# Eufala trip



## billyb (Aug 22, 2012)

My neighbor who has a place on Cowiki Creek wants to go up for a few days. Probably will leave on Friday the 5th. Going to concentrate on filling my freezer with catfish but I am thinking this warm weather may have the crappie spawning. Anyone fished Eufala lately? 

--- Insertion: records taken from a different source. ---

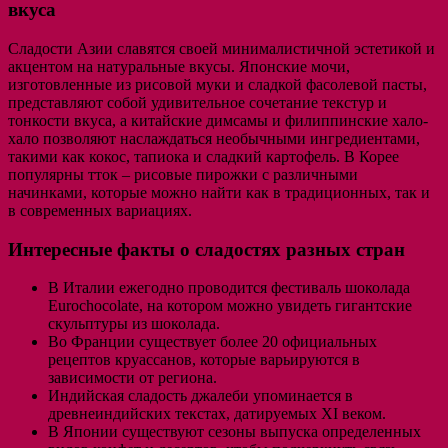
вкуса
Сладости Азии славятся своей минималистичной эстетикой и
акцентом на натуральные вкусы. Японские мочи,
изготовленные из рисовой муки и сладкой фасолевой пасты,
представляют собой удивительное сочетание текстур и
тонкости вкуса, а китайские димсамы и филиппинские хало-
хало позволяют наслаждаться необычными ингредиентами,
такими как кокос, тапиока и сладкий картофель. В Корее
популярны тток – рисовые пирожки с различными
начинками, которые можно найти как в традиционных, так и
в современных вариациях.
Интересные факты о сладостях разных стран
В Италии ежегодно проводится фестиваль шоколада
Eurochocolate, на котором можно увидеть гигантские
скульптуры из шоколада.
Во Франции существует более 20 официальных
рецептов круассанов, которые варьируются в
зависимости от региона.
Индийская сладость джалеби упоминается в
древнеиндийских текстах, датируемых XI веком.
В Японии существуют сезоны выпуска определенных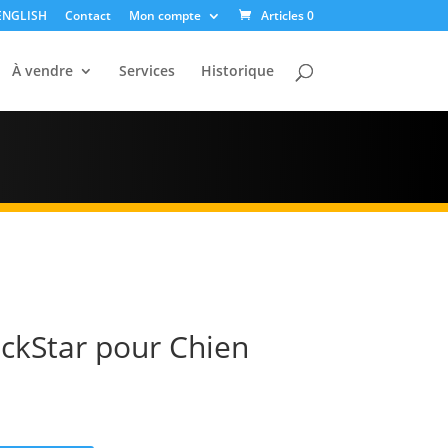
ENGLISH
Contact
Mon compte
Articles 0
À vendre
Services
Historique
ckStar pour Chien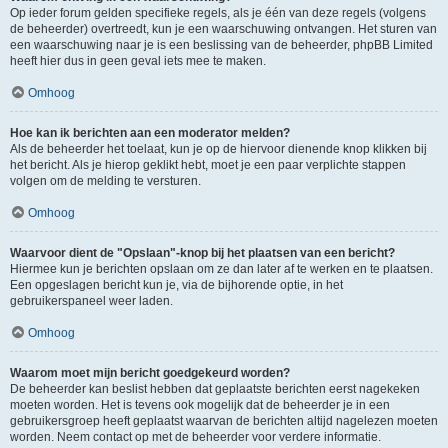
Op ieder forum gelden specifieke regels, als je één van deze regels (volgens
de beheerder) overtreedt, kun je een waarschuwing ontvangen. Het sturen van
een waarschuwing naar je is een beslissing van de beheerder, phpBB Limited
heeft hier dus in geen geval iets mee te maken.
Omhoog
Hoe kan ik berichten aan een moderator melden?
Als de beheerder het toelaat, kun je op de hiervoor dienende knop klikken bij
het bericht. Als je hierop geklikt hebt, moet je een paar verplichte stappen
volgen om de melding te versturen.
Omhoog
Waarvoor dient de "Opslaan"-knop bij het plaatsen van een bericht?
Hiermee kun je berichten opslaan om ze dan later af te werken en te plaatsen.
Een opgeslagen bericht kun je, via de bijhorende optie, in het
gebruikerspaneel weer laden.
Omhoog
Waarom moet mijn bericht goedgekeurd worden?
De beheerder kan beslist hebben dat geplaatste berichten eerst nagekeken
moeten worden. Het is tevens ook mogelijk dat de beheerder je in een
gebruikersgroep heeft geplaatst waarvan de berichten altijd nagelezen moeten
worden. Neem contact op met de beheerder voor verdere informatie.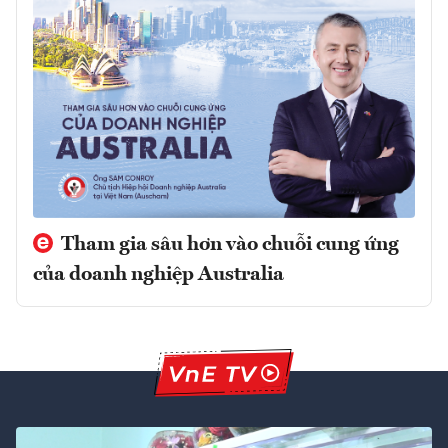
Tham gia sâu hơn vào chuỗi cung ứng
của doanh nghiệp Australia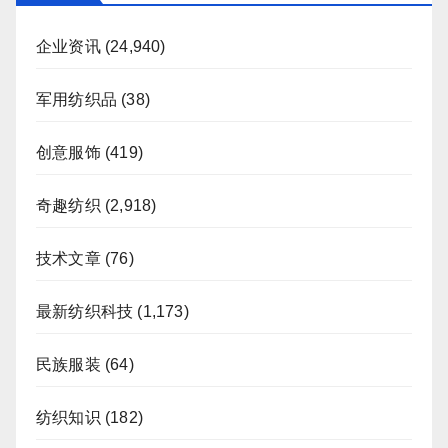
企业资讯
(24,940)
军用纺织品
(38)
创意服饰
(419)
奇趣纺织
(2,918)
技术文章
(76)
最新纺织科技
(1,173)
民族服装
(64)
纺织知识
(182)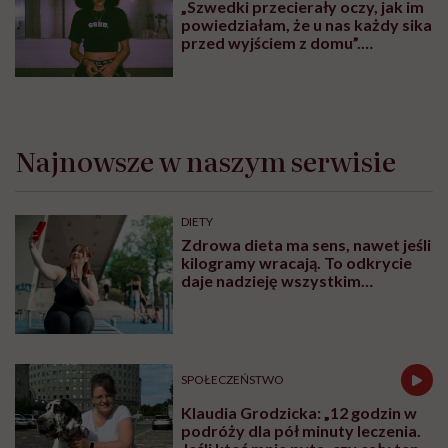
„Szwedki przecierały oczy, jak im
powiedziałam, że u nas każdy sika
przed wyjściem z domu”.
Architektka o „smyczy
moczowej”
Najnowsze w naszym serwisie
DIETY
Zdrowa dieta ma sens, nawet jeśli
kilogramy wracają. To odkrycie
daje nadzieję wszystkim
walczącym z efektem jo-jo
SPOŁECZEŃSTWO
Klaudia Grodzicka: „12 godzin w
podróży dla pół minuty leczenia.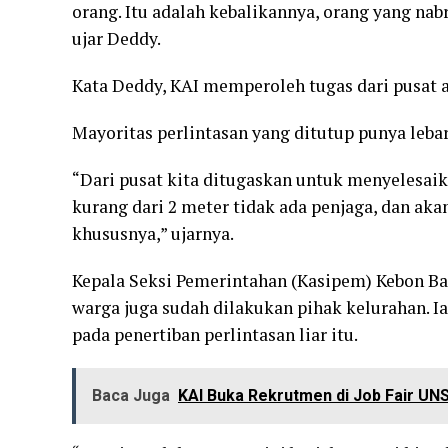
orang. Itu adalah kebalikannya, orang yang nabr
ujar Deddy.
Kata Deddy, KAI memperoleh tugas dari pusat ag
Mayoritas perlintasan yang ditutup punya lebar
“Dari pusat kita ditugaskan untuk menyelesaika
kurang dari 2 meter tidak ada penjaga, dan aka
khususnya,” ujarnya.
Kepala Seksi Pemerintahan (Kasipem) Kebon Bar
warga juga sudah dilakukan pihak kelurahan.
pada penertiban perlintasan liar itu.
Baca Juga
KAI Buka Rekrutmen di Job Fair UN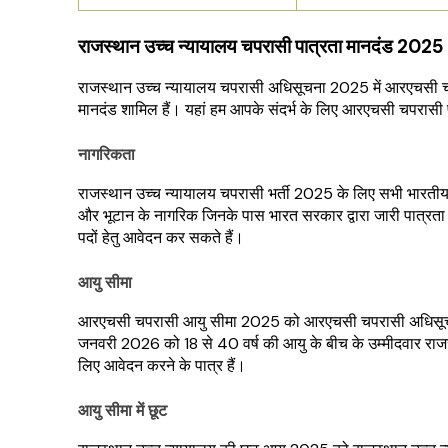
राजस्थान उच्च न्यायालय चपरासी पात्रता मानदंड 2025
राजस्थान उच्च न्यायालय चपरासी अधिसूचना 2025 में आरएचसी चपर
मानदंड शामिल हैं। यहां हम आपके संदर्भ के लिए आरएचसी चपरासी प
नागरिकता
राजस्थान उच्च न्यायालय चपरासी भर्ती 2025 के लिए सभी भारतीय
और भूटान के नागरिक जिनके पास भारत सरकार द्वारा जारी पात्रता आ
पदों हेतु आवेदन कर सकते हैं।
आयु सीमा
आरएचसी चपरासी आयु सीमा 2025 को आरएचसी चपरासी अधिसूचना 
जनवरी 2026 को 18 से 40 वर्ष की आयु के बीच के उम्मीदवार राजस्
लिए आवेदन करने के पात्र हैं।
आयु सीमा में छूट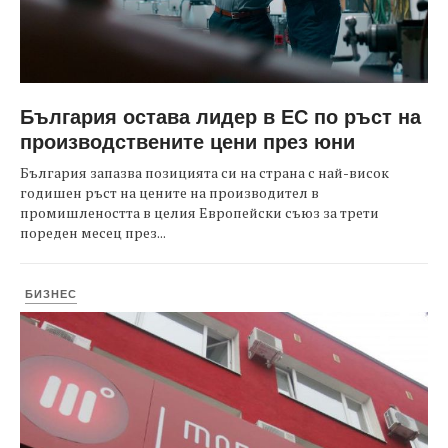
България остава лидер в ЕС по ръст на
производствените цени през юни
България запазва позицията си на страна с най-висок
годишен ръст на цените на производител в
промишлеността в целия Европейски съюз за трети
пореден месец през...
БИЗНЕС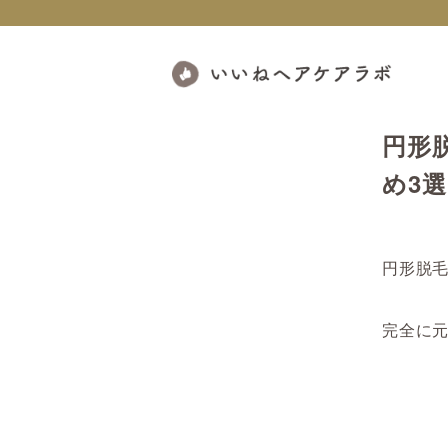
円形
め3
円形脱
完全に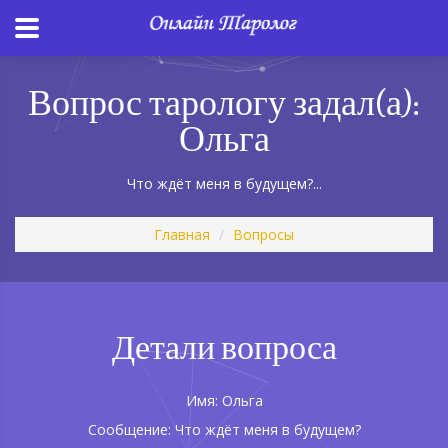
Вопрос тарологу задал(а):
Ольга
Что ждёт меня в будущем?...
Главная
Вопросы
Детали вопроса
Имя: Ольга
Сообщение: Что ждёт меня в будущем?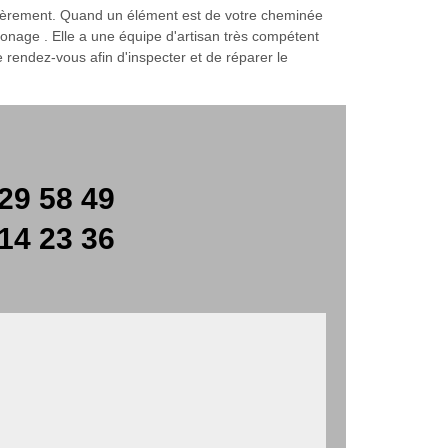
gulièrement. Quand un élément est de votre cheminée
onage . Elle a une équipe d'artisan très compétent
e rendez-vous afin d'inspecter et de réparer le
29 58 49
14 23 36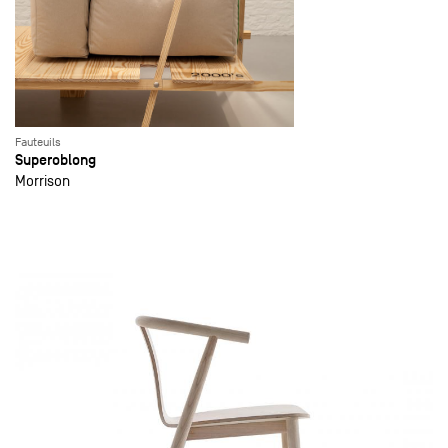
Fauteuils
Superoblong
Morrison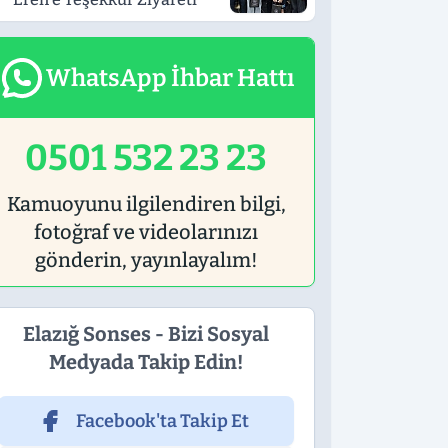
WhatsApp İhbar Hattı
0501 532 23 23
Kamuoyunu ilgilendiren bilgi,
fotoğraf ve videolarınızı
gönderin, yayınlayalım!
Elazığ Sonses - Bizi Sosyal
Medyada Takip Edin!
Facebook'ta Takip Et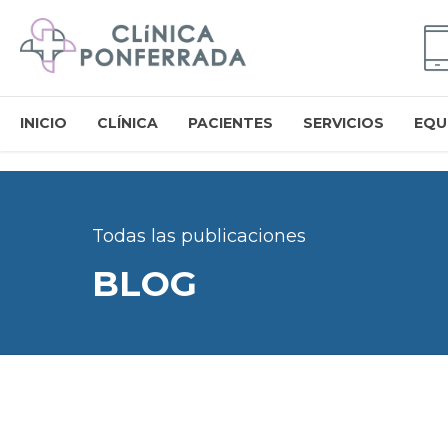
INICIO
CLÍNICA
PACIENTES
SERVICIOS
EQU
Todas las publicaciones
BLOG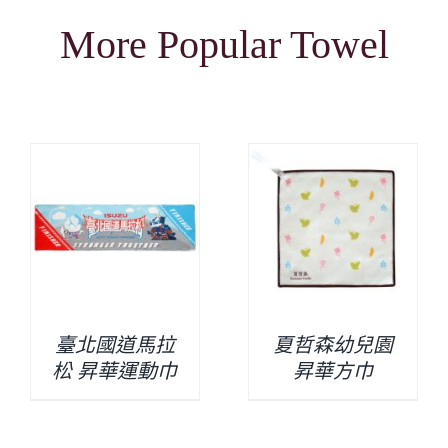
More Popular Towel
臺北國道馬拉
夏哲森幼兒園
松 昇華運動巾
昇華方巾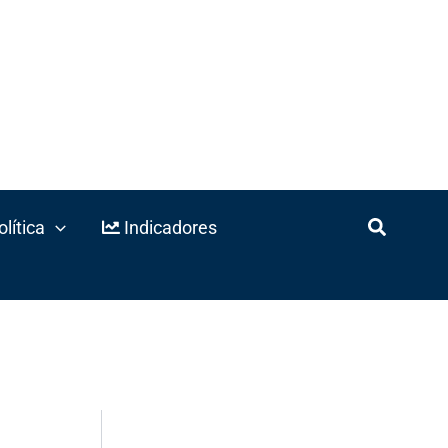
lítica
Indicadores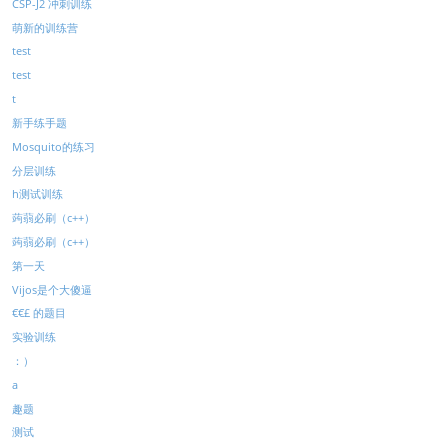
CSP-J2 冲刺训练
萌新的训练营
test
test
t
新手练手题
Mosquito的练习
分层训练
h测试训练
蒟蒻必刷（c++）
蒟蒻必刷（c++）
第一天
Vijos是个大傻逼
€€£ 的题目
实验训练
：）
a
趣题
测试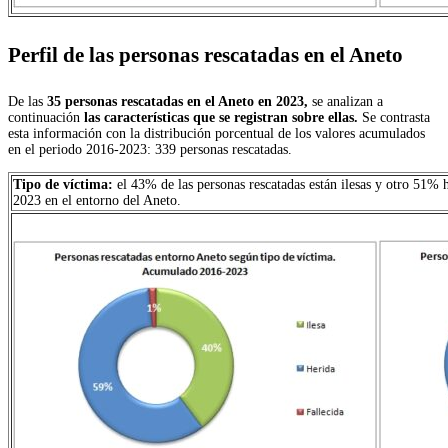
Perfil de las personas rescatadas en el Aneto
De las
35 personas rescatadas en el Aneto en 2023,
se analizan a
continuación
las características que se registran sobre ellas.
Se contrasta
esta información con la distribución porcentual de los valores acumulados
en el periodo 2016-2023: 339 personas rescatadas.
Tipo de víctima:
el 43% de las personas rescatadas están ilesas y otro 51% 
2023 en el entorno del Aneto.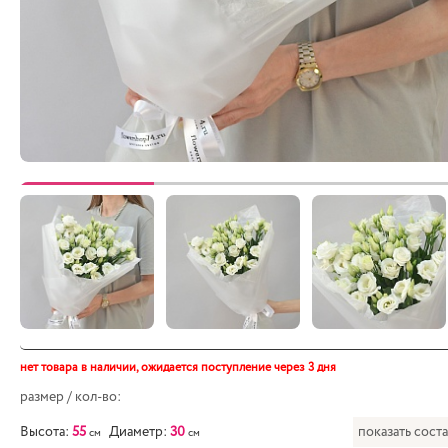
нет товара в наличии,
ожидается поступление через 3 дня
размер / кол-во:
Высота:
55
Диаметр:
30
показать сост
см
см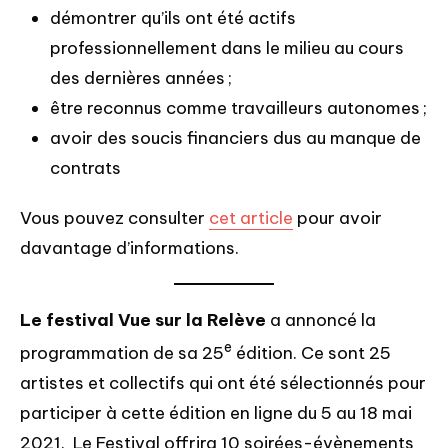
démontrer qu’ils ont été actifs
professionnellement dans le milieu au cours
des dernières années ;
être reconnus comme travailleurs autonomes ;
avoir des soucis financiers dus au manque de
contrats
Vous pouvez consulter
cet article
pour avoir
davantage d’informations.
Le festival Vue sur la Relève
a annoncé la
e
programmation de sa 25
édition. Ce sont 25
artistes et collectifs qui ont été sélectionnés pour
participer à cette édition en ligne du 5 au 18 mai
2021. Le Festival offrira 10 soirées-évènements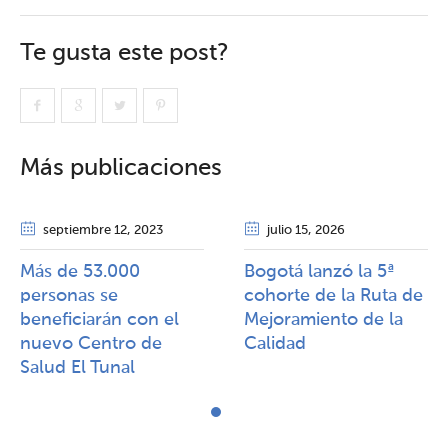
Te gusta este post?
Más publicaciones
septiembre 12
, 2023
julio 15
, 2026
Más de 53.000
Bogotá lanzó la 5ª
personas se
cohorte de la Ruta de
beneficiarán con el
Mejoramiento de la
nuevo Centro de
Calidad​​
Salud El Tunal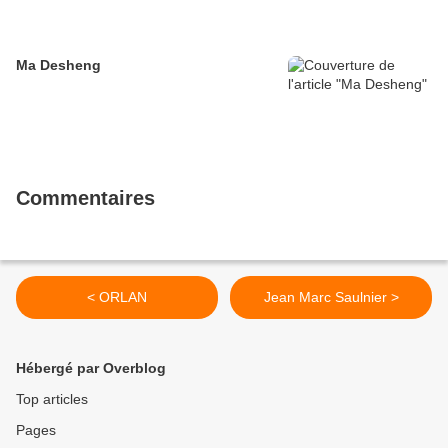
Ma Desheng
Commentaires
< ORLAN
Jean Marc Saulnier >
Hébergé par Overblog
Top articles
Pages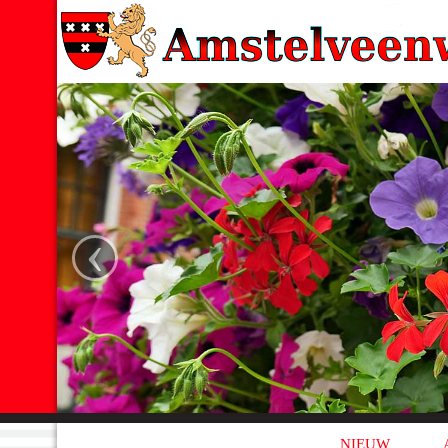
‹
NIEUW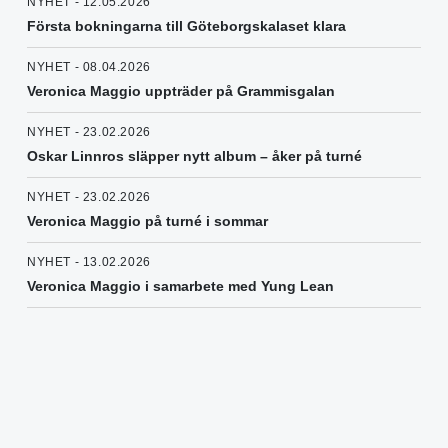
NYHET - 12.05.2026
Första bokningarna till Göteborgskalaset klara
NYHET - 08.04.2026
Veronica Maggio uppträder på Grammisgalan
NYHET - 23.02.2026
Oskar Linnros släpper nytt album – åker på turné
NYHET - 23.02.2026
Veronica Maggio på turné i sommar
NYHET - 13.02.2026
Veronica Maggio i samarbete med Yung Lean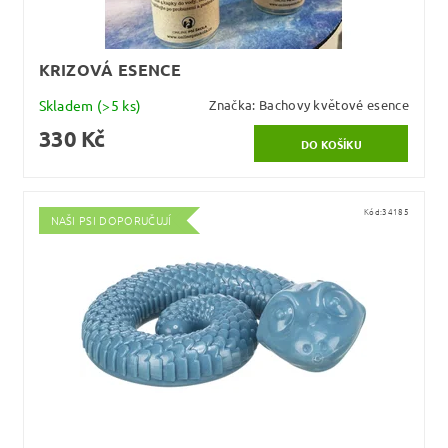
KRIZOVÁ ESENCE
Skladem
(>5 ks)
Značka:
Bachovy květové esence
330 Kč
Kód:
34185
NAŠI PSI DOPORUČUJÍ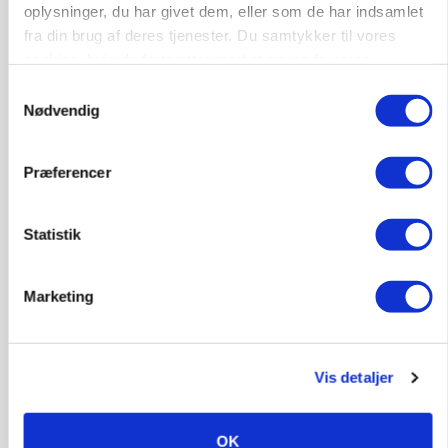
oplysninger, du har givet dem, eller som de har indsamlet
fra din brug af deres tjenester. Du samtykker til vores
cookies, hvis du fortsætter med at anvende vores
hjemmeside.
Samtykkevalg
Nødvendig
Præferencer
Statistik
MARKED
Russisk mælkepris dykker 23 procent
Marketing
Vis detaljer
OK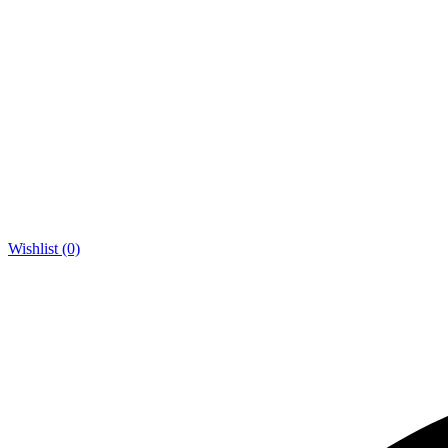
Wishlist (0)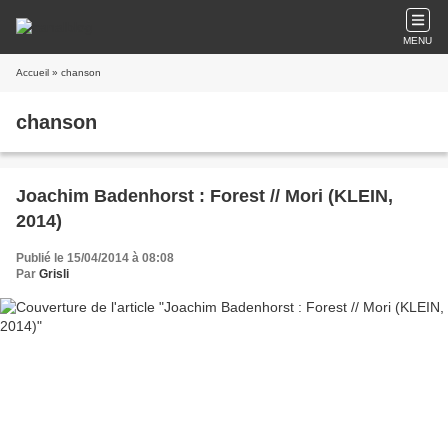
MENU
Accueil
» chanson
chanson
Joachim Badenhorst : Forest // Mori (KLEIN,
2014)
Publié le 15/04/2014 à 08:08
Par
Grisli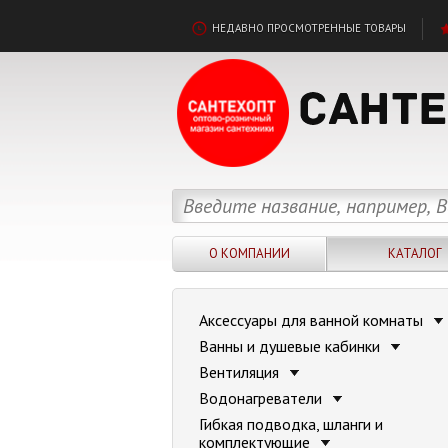
НЕДАВНО ПРОСМОТРЕННЫЕ ТОВАРЫ
О КОМПАНИИ
КАТАЛОГ
Аксессуары для ванной комнаты
Ванны и душевые кабинки
Вентиляция
Водонагреватели
Гибкая подводка, шланги и
комплектующие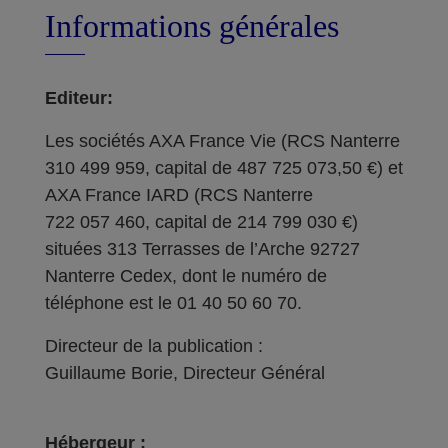
Informations générales
Editeur:
Les sociétés AXA France Vie (RCS Nanterre
310 499 959, capital de 487 725 073,50 €) et
AXA France IARD (RCS Nanterre
722 057 460, capital de 214 799 030 €)
situées 313 Terrasses de l’Arche 92727
Nanterre Cedex, dont le numéro de
téléphone est le 01 40 50 60 70.
Directeur de la publication :
Guillaume Borie, Directeur Général
Hébergeur :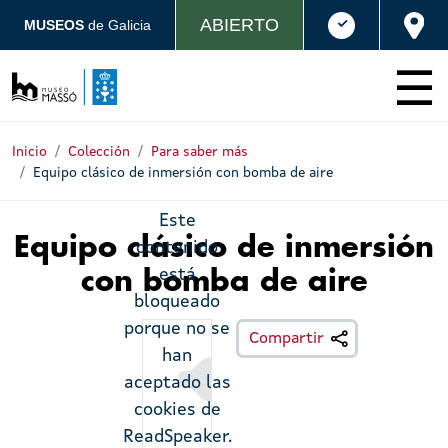
Pasar al contenido principal
ABIERTO
MUSEOS
de Galicia
Inicio
Colección
Para saber más
Equipo clásico de inmersión con bomba de aire
Este
Equipo clásico de inmersión
contenido
está
con bomba de aire
bloqueado
porque no se
Escoitar
Compartir
han
aceptado las
cookies de
ReadSpeaker.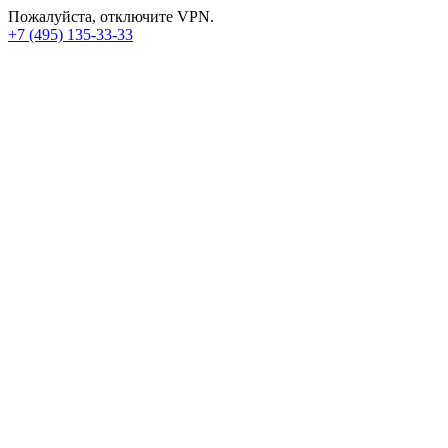
Пожалуйста, отключите VPN.
+7 (495) 135-33-33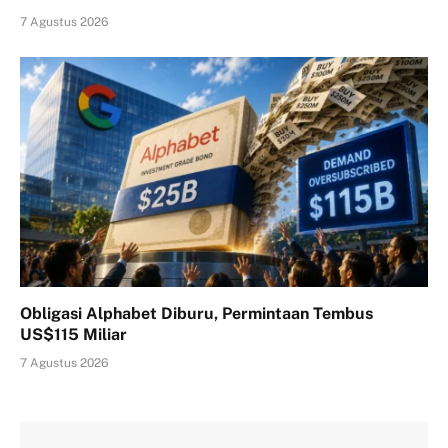
7 Agustus 2026
Obligasi Alphabet Diburu, Permintaan Tembus
US$115 Miliar
7 Agustus 2026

Going to use jugs and rod/reel for catfish. If they bite we should be able to catch 150# a day. Last time we went all of the jug fishermen were using Rooster Livers for bait. We had never heard of them so this time I bought a case of 12 tubs from a local bait store. That should last me all summer and have enough to bait my bush hooks here in FL too. I have used regular chicken livers and turkey livers for bait but never a Rooster Liver. The guy at the store said they are tough, bloody and they stink. Sounds like the perfect catfish bait.


----------



## born2fizh (Feb 6, 2008)

The crappie are moving up . They might be shallow when you are there. The next week should be great.


----------



## YELLOWCAT (Oct 25, 2017)

They were loaded with eggs last week. Bout 10ft deep under the bridge. Gonna spider rig next weekend.


----------



## billyb (Aug 22, 2012)

I am going to try to catch a few hundred pounds of catfish first. Might check some spots on the bank that has produced crappie in the past. If that doesn't work I will spider rig some. I don't crappie fish much so my longest poles are 10' and most people who spider rig use a longer pole than that. Not going to buy a bunch of 16' poles when I may only go up there twice this year.


----------



## YELLOWCAT (Oct 25, 2017)

I've got 4 14s and a couple 16s. On the pontoon it's all we can deal with at one time. I'll be over there next weekend.


----------



## billyb (Aug 22, 2012)

Leaving Friday early. Probably catfish that afternoon. Nights are going to be cold while we are there so I don't think the crappie will be spawning. Later next week it is going to warm up nicely but we can't stay all week. Just going to try to fill my freezer with catfish and hope I get to go again for crappie.


----------



## MrFish (Aug 21, 2009)

Haven't fished Eufala in years, but I love that lake.


----------



## YELLOWCAT (Oct 25, 2017)

We'll be over there Friday also. Crappie are in the creeks but still deep.


----------



## billyb (Aug 22, 2012)

YELLOWCAT do you have a place in Eufala? My friend has been at Cowiki Creek for 30+ years.


----------



## YELLOWCAT (Oct 25, 2017)

I just keep my boat in a wet slip at chewalla marina. Usually just either stay in camper or hotel.


----------